++++ Supplied records

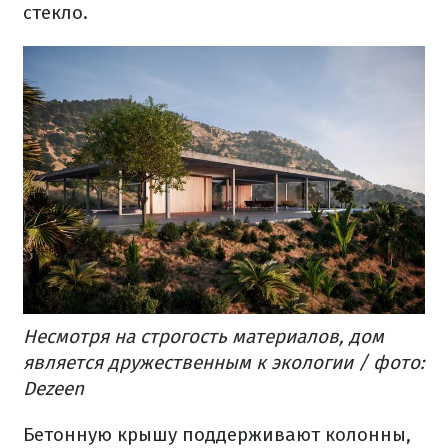
стекло.
Несмотря на строгость материалов, дом
является дружественным к экологии / фото:
Dezeen
Бетонную крышу поддерживают колонны,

++++++++

Problem statement:
Output each line above exactly. Skip the images.

Problem solution:
стекло.
Несмотря на строгость материалов, дом
является дружественным к экологии / фото:
Dezeen
Бетонную крышу поддерживают колонны,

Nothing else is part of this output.